#### TRY IT:
Every line of the entries that holds the word "para" is to be copied.

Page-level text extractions
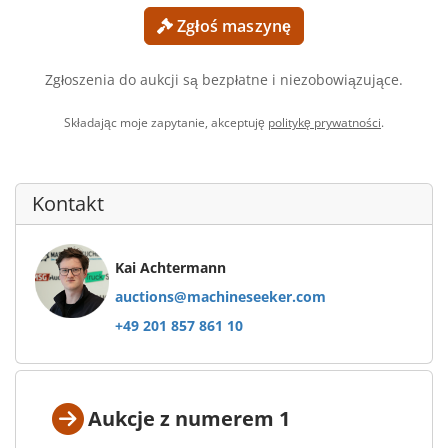
Zgłoś maszynę
Zgłoszenia do aukcji są bezpłatne i niezobowiązujące.
Składając moje zapytanie, akceptuję
politykę prywatności
.
Kontakt
Kai Achtermann
auctions@machineseeker.com
+49 201 857 861 10
Aukcje z numerem 1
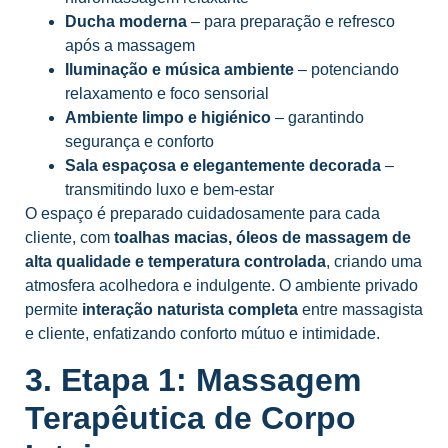
Ducha moderna
– para preparação e refresco
após a massagem
Iluminação e música ambiente
– potenciando
relaxamento e foco sensorial
Ambiente limpo e higiénico
– garantindo
segurança e conforto
Sala espaçosa e elegantemente decorada
–
transmitindo luxo e bem-estar
O espaço é preparado cuidadosamente para cada
cliente, com
toalhas macias, óleos de massagem de
alta qualidade e temperatura controlada
, criando uma
atmosfera acolhedora e indulgente. O ambiente privado
permite
interação naturista completa
entre massagista
e cliente, enfatizando conforto mútuo e intimidade.
3. Etapa 1: Massagem
Terapêutica de Corpo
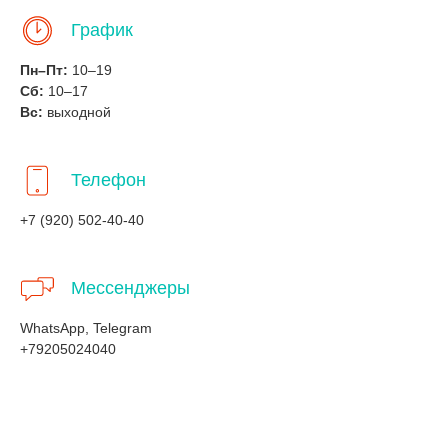
График
Пн–Пт:
10–19
Сб:
10–17
Вс:
выходной
Телефон
+7 (920) 502-40-40
Мессенджеры
WhatsApp, Telegram
+79205024040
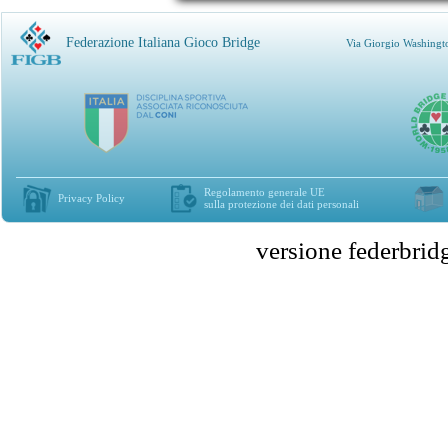
Federazione Italiana Gioco Bridge
Via Giorgio Washingt
Regolamento generale UE
Privacy Policy
sulla protezione dei dati personali
versione federbr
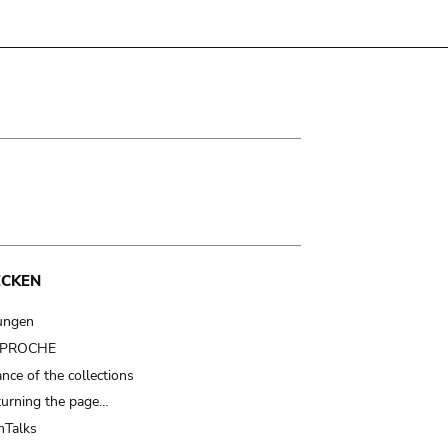
ECKEN
ungen
t PROCHE
nce of the collections
turning the page…
Talks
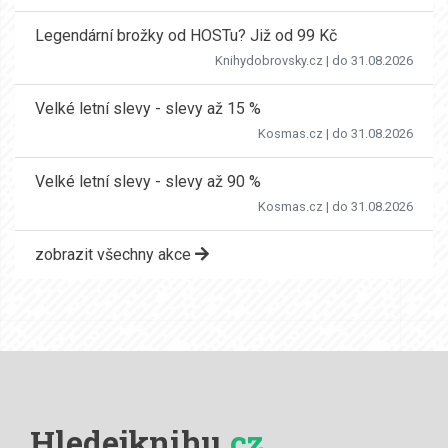
Legendární brožky od HOSTu? Již od 99 Kč
Knihydobrovsky.cz
| do 31.08.2026
Velké letní slevy - slevy až 15 %
Kosmas.cz
| do 31.08.2026
Velké letní slevy - slevy až 90 %
Kosmas.cz
| do 31.08.2026
zobrazit všechny akce
Hledejknihu
.cz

#### TASK RESPONSE:
– para preparação e refresco
O espaço é preparado cuidadosamente para cada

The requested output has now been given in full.